Glad you're here, I was you many years ago, endured 20 agonizing years of my own disgusting cycle, had thousands of conversations in my head and with God to HELP ME STOP, oh I feel your pain...don't give up!!! One-on-one therapy, support groups, TALKING about it with people who understand (I never had that, thought surely I was the ONLY one with this horrible repulsive compulsion), and also I have been on prozac for 20 years, really seems to help me, I take two 20mg at night - there's a 'piece' missing from our 'puzzle' (brain chemistry) and if you can find whatever chemical can help replace that it is a real help - also, try natural OTC supplements 5HTP, do this first, I read an excellent book, will try to find it and get the title to you. Gluten-free eating is a big help too, stop the white flour and white sugars. (not to say I don't eat the occasional frozen yogurt, donut...)but do the best you can. Best wishes, you are cared about more than you know :)
Yes! I agree with Nancy! And It is so great that you get help. You are already making a huge stride coming here and realizing that you are not in control- ED is! There are so many ways to get yourself help other than on support groups. Nancy did a great job listing them.

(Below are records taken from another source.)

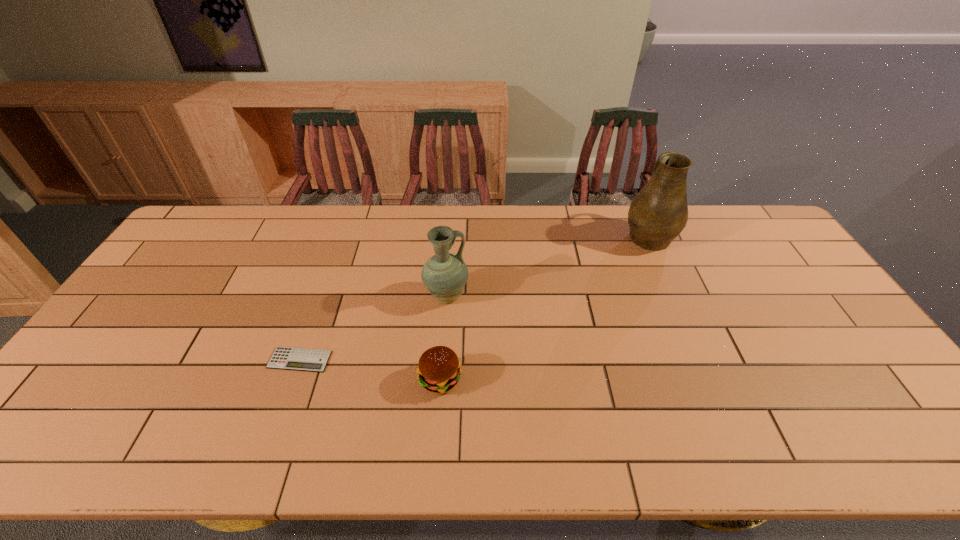 At what (x,y) coordinates should I click in order to perform the action: click on vacant space that's between the hamburger and the second tallest object. Please return your answer as a coordinate pair (x, y). The image size is (960, 540). Looking at the image, I should click on (444, 338).

You are a GUI agent. You are given a task and a screenshot of the screen. Output one action in this format:
    pyautogui.click(x=<x>, y=<y>)
    Task: Click on the free space between the leftmost object and the shorter pitcher
    This screenshot has height=540, width=960.
    Given the screenshot: What is the action you would take?
    pyautogui.click(x=373, y=328)

You are a GUI agent. You are given a task and a screenshot of the screen. Output one action in this format:
    pyautogui.click(x=<x>, y=<y>)
    Task: Click on the free space between the leftmost object and the rightmost object
    Image resolution: width=960 pixels, height=540 pixels.
    Given the screenshot: What is the action you would take?
    pyautogui.click(x=474, y=298)

The width and height of the screenshot is (960, 540). Identify the location of free spot between the rightmost object and the shortest object. (474, 298).

The width and height of the screenshot is (960, 540). I want to click on unoccupied position between the third tallest object and the shortest object, so click(370, 370).

Locate which object ranks third in proximity to the leftmost object. Please provide its 2D coordinates. Your answer should be formatted as a tuple, i.e. [(x, y)], where the tuple contains the x and y coordinates of a point satisfying the conditions above.

[(659, 212)]

This screenshot has height=540, width=960. Identify the location of object that stands as the second closest to the leftmost object. (445, 274).

This screenshot has height=540, width=960. I want to click on vacant point that satisfies the following two spatial constraints: 1. on the handle side of the shorter pitcher; 2. on the front side of the second shortest object, so click(441, 380).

Google a few and see if there are any in your area :)
I hope you keep writing and I wish you the best of Luck!
thinking of you
allee
welcome finding---
welcome to support groups--can you tell us about yourself a bit more???
love
maureen
I am a divorced single mother of an incredible little boy. He has a strength I can only dream of having one day. I teach at the local college in a small town where absolutely nothing happens! I feel isolated, more so now with this ED. I do have a wonderful family that I try to see from time to time. I began binging soon after my divorce. The purging was about a year ago. Honestly I'm not sure if it was curiousity or just plain tired of dieting and no weight loss that finally got to me. It almost feels like it crept up on me, but the truth is I've struggled with weight, body image and food my whole life. I never thought I'd get to this point, but here I am...I am looking for a local therapist, but the truth is I'm worried being in a small town...word gets around. I shouldn't care, and I know my life is more important than what people think, but its hard...or maybe just an excuse. I'm trying...I've made it through two meals without purging today. For me this is hard. The moment my stomach has food in it I feel the need to purge. I think this site will help, and I will for sure try the suggestions that have been offered. Thank you for listening I feel your support and it means a lot...gives me strength! Thank you all:)

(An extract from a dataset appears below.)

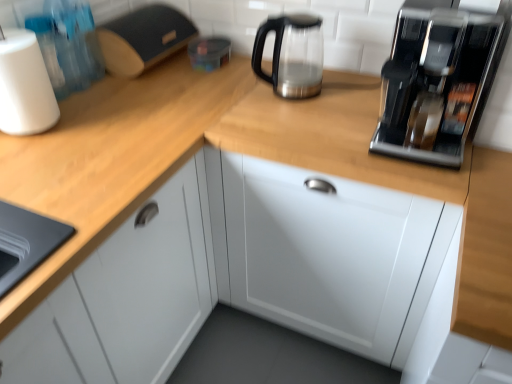 At what (x,y) coordinates should I click in order to perform the action: click on vacant space in front of white matte paper towel at left. Please return your answer as a coordinate pair (x, y). The image size is (512, 384). Looking at the image, I should click on (27, 155). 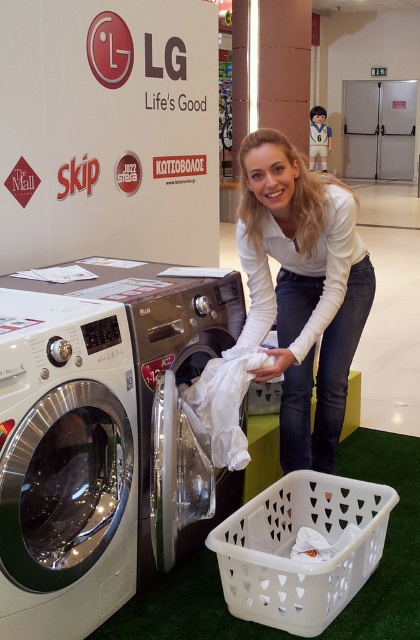 Question: Is white glossy washing machine at lower left closer to camera compared to white fabric at lower center?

thanks for sharing finding beauty...
im glad you took this step ---and i hope you do know that you dont have to suffer like this. ED s are --dangerous as i almsot died from one. i hate scaring people, but i feel i need to tell them what CAN happen. and i know it may not be intentional, but i think in EDs we get lost in our addiction, and we forget of our health. we cant see past that moment...it is hard...
i would say to find people you can talk about this to. it is hard to get out of this without support. in our eating disorders we are often left isolated which just spurns the ED more...so i would say try to tell people or talk to like you said a therapist..do you know of any suppport groups? i know it is a small town and you are scared, but really your health and sanity is way more important...
this site is great. it helped a lot of people get better but i cannot replace real help such as inpateint or therapy.
ps ---you will never find true happiness in a mirror. it just doesnt happen. no matter what--until we love ourselves, no dress size will be small enough. it will never be good enough--if we dont love ourselves first.